Usta Jet ortaya çıktıktan kısa bir süre sonra, hükümet saldırı gücü nihayet geldi. Jet motorlarının uğultusuyla gökyüzünden birkaç hızlı hava gemisi indi ve hepsi yüksek kaliteli zırhlara bürünmüş ve güçlü silahlar kullanan düzinelerce Uyanmış aşağı atladı.
Neredeyse aynı anda, zırhlı araçlar yolda belirdi ve Kabus Yaratıkları kitlesine ateş açtı, büyü teknolojisi topları daha zayıf iğrençlikleri yok etmeyi ve daha güçlü olanları şehrin sokaklarından uzaklaştırmayı başardı. Sıradan insanlar tarafından çalıştırılan bu makineler savaş alanını kontrol etmek ve Uyanmışların insan silahlarının güvenilir bir şekilde yok edemeyeceği kadar zorlu yaratıkları ortadan kaldırmasını kolaylaştırmak içindi.
Bunu daha fazla kohort, makine ve sıradan asker izledi.
Usta Jet, inanılmaz bir şekilde, sonunda gerçekten de tiranı öldürdü. Savaşlarındaki kırılma, aniden reisin kendisine saldırmaktan, miğfer olarak taktığı üç gözlü kafatasını hedef almaya geçtiğinde yaşandı.
Kafatasını kırmayı başardığı anda, wraithlerin gözlerinde yanan kırmızı alevler söndü ve onları şaşırmış ve zayıflamış halde bıraktı. Birçoğu sapkın yaşamlarını kaybederek yere yığıldı.
Tiran sendeledi ve ardından çürümüş kürk ve kurumuş et yığınları arasında yere yığılarak kanlı savaş alanına bir sarsıntı gönderdi. Bu sefer gerçekten ve tamamen ölmüştü.
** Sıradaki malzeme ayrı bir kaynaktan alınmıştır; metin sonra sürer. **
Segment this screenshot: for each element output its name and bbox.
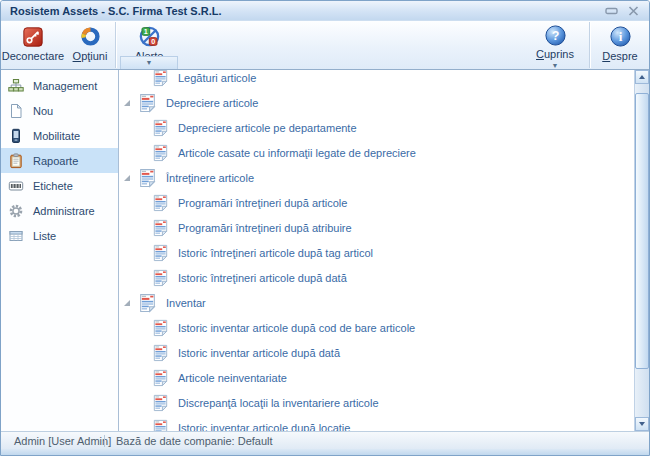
dropdown-arrow-icon: ▼	[552, 62, 559, 69]
tree-item[interactable]: Întreţinere articole	[119, 165, 619, 190]
tree-item-label: Istoric întreţineri articole după dată	[178, 272, 347, 284]
sidebar-item[interactable]: Management	[1, 73, 118, 98]
deconectare-button[interactable]: Deconectare	[1, 21, 65, 69]
tree-item[interactable]: Istoric inventar articole după locaţie	[119, 415, 619, 431]
tree-item[interactable]: Istoric întreţineri articole după dată	[119, 265, 619, 290]
sidebar: Management Nou Mobilitate Rapoarte Etich…	[1, 70, 119, 431]
tree-item[interactable]: Programări întreţineri după articole	[119, 190, 619, 215]
sidebar-item-icon	[8, 103, 24, 119]
minimize-button[interactable]	[602, 4, 620, 18]
toolbar-spacer	[181, 21, 521, 69]
report-document-icon	[151, 118, 170, 137]
report-document-icon	[137, 167, 158, 188]
tree-expander-icon[interactable]	[124, 100, 130, 106]
report-document-icon	[151, 368, 170, 387]
report-document-icon	[151, 268, 170, 287]
alerte-button[interactable]: 1 0 Alerte ▼	[117, 21, 181, 69]
sidebar-item-label: Rapoarte	[33, 155, 78, 167]
sidebar-item[interactable]: Administrare	[1, 198, 118, 223]
tree-item[interactable]: Depreciere articole	[119, 90, 619, 115]
sidebar-item-icon	[8, 153, 24, 169]
despre-button[interactable]: i Despre	[591, 21, 649, 69]
scroll-up-button[interactable]	[635, 70, 649, 84]
disconnect-key-icon	[22, 24, 44, 49]
title-bar[interactable]: Rosistem Assets - S.C. Firma Test S.R.L.	[1, 1, 649, 20]
button-label: Despre	[602, 50, 637, 62]
tree-item-label: Depreciere articole pe departamente	[178, 122, 357, 134]
info-icon: i	[609, 24, 632, 49]
report-document-icon	[151, 143, 170, 162]
report-document-icon	[151, 193, 170, 212]
tree-item[interactable]: Legături articole	[119, 70, 619, 90]
tree-item-label: Legături articole	[178, 72, 256, 84]
report-document-icon	[151, 393, 170, 412]
report-document-icon	[151, 218, 170, 237]
sidebar-item-icon	[8, 128, 24, 144]
sidebar-item[interactable]: Etichete	[1, 173, 118, 198]
sidebar-item[interactable]: Liste	[1, 223, 118, 248]
report-document-icon	[151, 243, 170, 262]
optiuni-button[interactable]: Opţiuni	[65, 21, 115, 69]
cuprins-button[interactable]: ? Cuprins ▼	[521, 21, 589, 69]
tree-item-label: Depreciere articole	[166, 97, 258, 109]
mobile-device-icon	[8, 128, 24, 144]
window-title: Rosistem Assets - S.C. Firma Test S.R.L.	[10, 5, 598, 17]
sidebar-item[interactable]: Rapoarte	[1, 148, 118, 173]
dropdown-arrow-icon: ▼	[146, 59, 153, 66]
close-button[interactable]	[624, 4, 642, 18]
content-area: Management Nou Mobilitate Rapoarte Etich…	[1, 70, 649, 431]
vertical-scrollbar[interactable]	[634, 70, 649, 431]
tree-item-label: Istoric inventar articole după dată	[178, 347, 340, 359]
tree-item[interactable]: Depreciere articole pe departamente	[119, 115, 619, 140]
window-bottom-edge	[1, 449, 649, 455]
status-database: Bază de date companie: Default	[105, 435, 273, 447]
report-document-icon	[151, 343, 170, 362]
tree-item[interactable]: Programări întreţineri după atribuire	[119, 215, 619, 240]
sidebar-item[interactable]: Nou	[1, 98, 118, 123]
sidebar-item-icon	[8, 78, 24, 94]
tree-item-label: Articole neinventariate	[178, 372, 287, 384]
new-page-icon	[8, 103, 24, 119]
tree-item[interactable]: Articole neinventariate	[119, 365, 619, 390]
tree-expander-icon[interactable]	[124, 175, 130, 181]
tree-item[interactable]: Discrepanţă locaţii la inventariere arti…	[119, 390, 619, 415]
sidebar-item-icon	[8, 228, 24, 244]
report-document-icon	[151, 418, 170, 431]
sidebar-item-label: Administrare	[33, 205, 95, 217]
close-icon	[628, 6, 639, 16]
report-document-icon	[151, 70, 170, 87]
tree-item-label: Discrepanţă locaţii la inventariere arti…	[178, 397, 379, 409]
status-bar: Admin [User Admin] Bază de date companie…	[1, 431, 649, 449]
options-donut-icon	[79, 24, 102, 49]
reports-tree: Legături articole Depreciere articole	[119, 70, 634, 431]
minimize-icon	[605, 6, 618, 16]
tree-item[interactable]: Istoric întreţineri articole după tag ar…	[119, 240, 619, 265]
report-document-icon	[137, 92, 158, 113]
tree-item-label: Inventar	[166, 297, 206, 309]
button-label: Opţiuni	[73, 50, 108, 62]
arrow-down-icon	[639, 422, 645, 426]
arrow-up-icon	[639, 75, 645, 79]
svg-text:?: ?	[551, 29, 559, 43]
tree-item[interactable]: Articole casate cu informaţii legate de …	[119, 140, 619, 165]
tree-item[interactable]: Istoric inventar articole după cod de ba…	[119, 315, 619, 340]
svg-text:i: i	[618, 29, 622, 44]
gear-icon	[8, 203, 24, 219]
alerts-icon: 1 0	[137, 24, 162, 49]
scroll-down-button[interactable]	[635, 417, 649, 431]
list-table-icon	[8, 228, 24, 244]
button-label: Deconectare	[2, 50, 64, 62]
tree-expander-icon[interactable]	[124, 300, 130, 306]
sidebar-item-label: Nou	[33, 105, 53, 117]
sidebar-item[interactable]: Mobilitate	[1, 123, 118, 148]
toolbar: Deconectare Opţiuni 1 0	[1, 20, 649, 70]
tree-item[interactable]: Inventar	[119, 290, 619, 315]
alerte-dropdown[interactable]: ▼	[120, 56, 178, 69]
sidebar-item-icon	[8, 178, 24, 194]
help-question-icon: ?	[544, 24, 567, 47]
cuprins-dropdown[interactable]: ▼	[552, 62, 559, 70]
tree-item[interactable]: Istoric inventar articole după dată	[119, 340, 619, 365]
sidebar-item-label: Etichete	[33, 180, 73, 192]
scrollbar-thumb[interactable]	[635, 93, 649, 369]
sidebar-item-label: Management	[33, 80, 97, 92]
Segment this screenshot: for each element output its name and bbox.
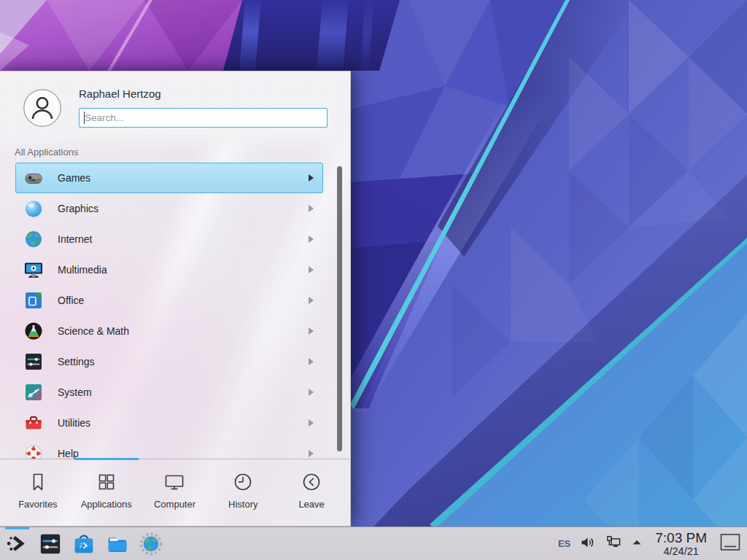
app-category-settings[interactable]: Settings bbox=[15, 346, 323, 377]
volume-icon[interactable] bbox=[580, 534, 596, 553]
lifebuoy-icon bbox=[23, 443, 44, 459]
list-scrollbar[interactable] bbox=[337, 166, 342, 451]
active-task-indicator bbox=[5, 527, 29, 529]
category-label: Multimedia bbox=[58, 264, 107, 276]
tab-computer[interactable]: Computer bbox=[141, 459, 209, 526]
footer-tabbar: Favorites Applications C bbox=[0, 459, 349, 526]
office-document-icon bbox=[23, 290, 44, 311]
app-category-system[interactable]: System bbox=[15, 377, 323, 408]
application-launcher-menu: Raphael Hertzog All Applications bbox=[0, 71, 351, 526]
taskbar-launchers bbox=[5, 532, 163, 556]
clock-time: 7:03 PM bbox=[655, 531, 707, 545]
category-label: Office bbox=[58, 295, 84, 306]
file-manager-icon bbox=[106, 532, 129, 556]
globe-icon bbox=[23, 229, 44, 249]
app-category-graphics[interactable]: Graphics bbox=[15, 193, 323, 224]
app-category-help[interactable]: Help bbox=[15, 438, 323, 459]
clock-widget[interactable]: 7:03 PM 4/24/21 bbox=[655, 531, 707, 557]
category-label: System bbox=[58, 386, 92, 398]
system-sliders-icon bbox=[23, 382, 44, 402]
text-caret bbox=[84, 112, 85, 124]
app-category-games[interactable]: Games bbox=[15, 163, 323, 193]
app-category-internet[interactable]: Internet bbox=[15, 224, 323, 254]
tab-favorites[interactable]: Favorites bbox=[4, 459, 72, 526]
keyboard-layout-indicator[interactable]: ES bbox=[558, 538, 570, 549]
kickoff-launcher-icon bbox=[5, 532, 28, 556]
clock-date: 4/24/21 bbox=[655, 545, 707, 557]
category-label: Internet bbox=[58, 233, 92, 245]
clock-icon bbox=[232, 471, 254, 493]
app-category-list: Games Graphics bbox=[0, 163, 350, 459]
submenu-arrow-icon bbox=[309, 236, 314, 243]
settings-sliders-icon bbox=[23, 351, 44, 372]
tab-label: Favorites bbox=[18, 499, 57, 510]
category-label: Settings bbox=[58, 356, 95, 368]
submenu-arrow-icon bbox=[309, 327, 314, 335]
desktop: Raphael Hertzog All Applications bbox=[0, 0, 747, 560]
app-category-utilities[interactable]: Utilities bbox=[15, 408, 323, 438]
system-settings-icon bbox=[39, 532, 62, 556]
discover-store-button[interactable] bbox=[72, 532, 96, 556]
tab-label: Applications bbox=[81, 499, 132, 510]
tab-applications[interactable]: Applications bbox=[72, 459, 141, 526]
file-manager-button[interactable] bbox=[106, 532, 129, 556]
kickoff-launcher-button[interactable] bbox=[5, 532, 28, 556]
search-field-wrap bbox=[79, 108, 328, 128]
category-label: Graphics bbox=[58, 203, 98, 214]
system-tray: ES bbox=[558, 531, 741, 557]
science-flask-icon bbox=[23, 321, 44, 341]
submenu-arrow-icon bbox=[309, 205, 314, 212]
show-desktop-icon bbox=[719, 532, 741, 553]
app-category-office[interactable]: Office bbox=[15, 285, 323, 316]
tab-leave[interactable]: Leave bbox=[277, 459, 346, 526]
network-icon[interactable] bbox=[605, 534, 622, 553]
category-label: Utilities bbox=[58, 417, 90, 429]
expand-tray-icon[interactable] bbox=[631, 537, 643, 551]
app-category-multimedia[interactable]: Multimedia bbox=[15, 254, 323, 285]
app-grid-icon bbox=[96, 471, 117, 493]
category-label: Help bbox=[58, 448, 79, 459]
section-label: All Applications bbox=[15, 147, 78, 158]
taskbar: ES bbox=[0, 526, 747, 560]
submenu-arrow-icon bbox=[309, 297, 314, 304]
bookmark-icon bbox=[27, 471, 49, 493]
web-browser-icon bbox=[139, 532, 163, 556]
tab-label: History bbox=[228, 499, 258, 510]
tab-label: Computer bbox=[154, 499, 196, 510]
user-icon bbox=[23, 89, 61, 127]
media-screen-icon bbox=[23, 260, 44, 280]
user-name: Raphael Hertzog bbox=[79, 88, 161, 100]
web-browser-button[interactable] bbox=[139, 532, 163, 556]
system-settings-button[interactable] bbox=[39, 532, 62, 556]
app-category-science-math[interactable]: Science & Math bbox=[15, 316, 323, 346]
discover-store-icon bbox=[72, 532, 96, 556]
tab-label: Leave bbox=[298, 499, 324, 510]
submenu-arrow-icon bbox=[309, 419, 314, 427]
user-avatar[interactable] bbox=[23, 89, 61, 127]
paint-sphere-icon bbox=[23, 198, 44, 219]
submenu-arrow-icon bbox=[309, 450, 314, 457]
monitor-icon bbox=[163, 471, 185, 493]
tab-history[interactable]: History bbox=[209, 459, 277, 526]
gamepad-icon bbox=[23, 168, 44, 188]
exit-icon bbox=[301, 471, 322, 493]
toolbox-icon bbox=[23, 413, 44, 433]
show-desktop-button[interactable] bbox=[719, 532, 741, 556]
submenu-arrow-icon bbox=[309, 266, 314, 273]
submenu-arrow-icon bbox=[309, 389, 314, 396]
submenu-arrow-icon bbox=[309, 358, 314, 365]
category-label: Science & Math bbox=[58, 325, 129, 337]
submenu-arrow-icon bbox=[309, 174, 314, 182]
search-input[interactable] bbox=[79, 108, 328, 128]
category-label: Games bbox=[58, 172, 90, 184]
Bundan sonra savaşın dengeleri büyük ölçüde insanların lehine değişti.
Uyanmışlardan oluşan özel bir ekibin öğrencileri korumak için okula girdiğini fark eden Sunny, Aziz’i kovdu ve katliam sahnesine son bir kez daha baktı.
Kalbi acı içindeydi.
…Bir zamanlar huzurlu olan sokakları sarmış gibi görünen tahribat ve yıkım yüzünden değil, kaçıracağı tüm ruh parçaları ve katkı puanları yüzünden.
‘Böyle bir zalimlik! Böyle bir adaletsizlik!’
En azından çok sayıda gölge parçası, birkaç Anı almış ve hatta yeni, derin ve sinsice ölümcül bir savaş stili öğrenmişti.
Yine de bu düşünce onu pek teselli etmedi.
Sunny neredeyse ağlamak üzereyken iç çekti…
Ve gölgelerin içinde kayboldu.
Mongrel hiçbir şey söylemeden ya da herhangi bir övgü talep etmeden, ortaya çıktığı gibi aniden ortadan kayboldu. Geride kalan tek şey çok sayıda ölü Kâbus Yaratığı ve onu dövüşürken görenlerin anılarıydı.
Ve bir süre sonra, karanlık ve boş bir sokakta, Geçit’i savunma çağrısından kaçınan Uyanmış Güneşsiz, özellikle uzak bir köşeye doğru yürüdü ve büyük bir çöp konteynerinin arkasından sinsice bakan Covetous Coffer’ı almak için eğildi.
İletişim cihazını alan Sunny, kutunun kapağını okşayıp kapattı ve karanlık bir ifadeyle ekrana baktı.
Dudaklarından ağır bir iç çekiş çıktı.
“Ah, korkak olmak iyi bir şey…”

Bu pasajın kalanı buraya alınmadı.